Sorkin launched DealBook 21 years ago as a newsletter and digital section of the Times—“We used to fax it to some of you,” he recalled in his opening remarks—and last year won an Emmy for his interview with Adam Neumann, the first that Neumann gave since stepping down as WeWork’s CEO two years prior. By contrast, Bankman-Fried’s interview with Sorkin is among several he’s given since falling from grace a few weeks ago. 

As I wrote earlier this month, Bankman-Fried’s ascent played out through the media, complete with covers on Fortune and Forbes, and even now, under investigation, he’s still trying to make his case publicly—which some would certainly advise against. (“Crisis managers warn Bankman-Fried: Shut up,” read a Politico headline on Tuesday.) In one interview released yesterday with YouTuber Tiffany Fong, Bankman-Fried, who was among the biggest Democratic donors, said he similarly funded Republican campaigns but didn’t publicly disclose those because “reporters freak the fuck out if you donate to Republicans” and “I didn’t want to have that fight.” 

“What are your lawyers telling you right now? Are they suggesting this is a good idea for you to be speaking?” Sorkin asked at one point, to laughs from the audience. “They are very much not,” Bankman-Fried replied, to more laughs. “The classic advice: don’t say anything, recede into a hole. That’s not who I am.
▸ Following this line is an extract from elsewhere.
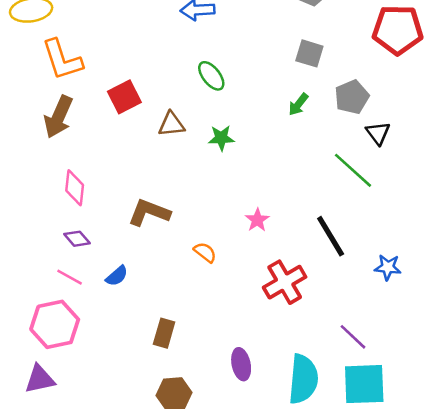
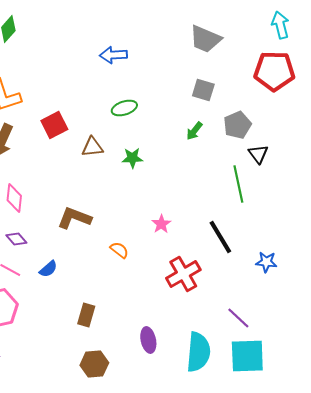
green ellipse: (211, 76) -> (124, 108), turned -70
green line: (353, 170) -> (238, 184), turned 36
That’s not who I want to be,” he said, adding that he has a “duty to talk and explain what happened” and doesn’t “see what good is accomplished by me sitting in a room pretending the outside room doesn’t exist.” 

Speakers throughout the day were asked their thoughts on FTX and crypto. “I have been skeptical, and I remain quite skeptical, but I would say, look, we have to be open to financial innovation” but crypto “is an industry that really needs to have adequate regulation, and it doesn’t,” said Treasury Secretary Janet Yellen, calling the collapse of FTX “a Lehman moment” for crypto. Yellen said she never met with SBF. “I think I won’t begin right now, either,” she said, prompting laughs from the crowd. BlackRock CEO Larry Fink, whose fund had invested $24 million in FTX, pushed back against Sorkin’s assessment “that it appears that nobody was minding the store,” saying it “looks like there was some misbehaviors of major consequences,” but “if you look at the Sequoias of the world, they’ve had unbelievable returns,” and “I am sure they did the due diligence.” Investors “could have been misled,” Fink added, “but until we have more facts, I’m not going to speculate.”

During the closing interview, Sorkin mentioned receiving thousands of letters and emails prior to Wednesday’s interview, and read one to Bankman-Fried on camera, in which someone asked why SBF decided to “steal my life savings.” Asked what he would tell this man, Bankman-Fried replied, “Yeah, I mean, I’m deeply sorry about what happened.”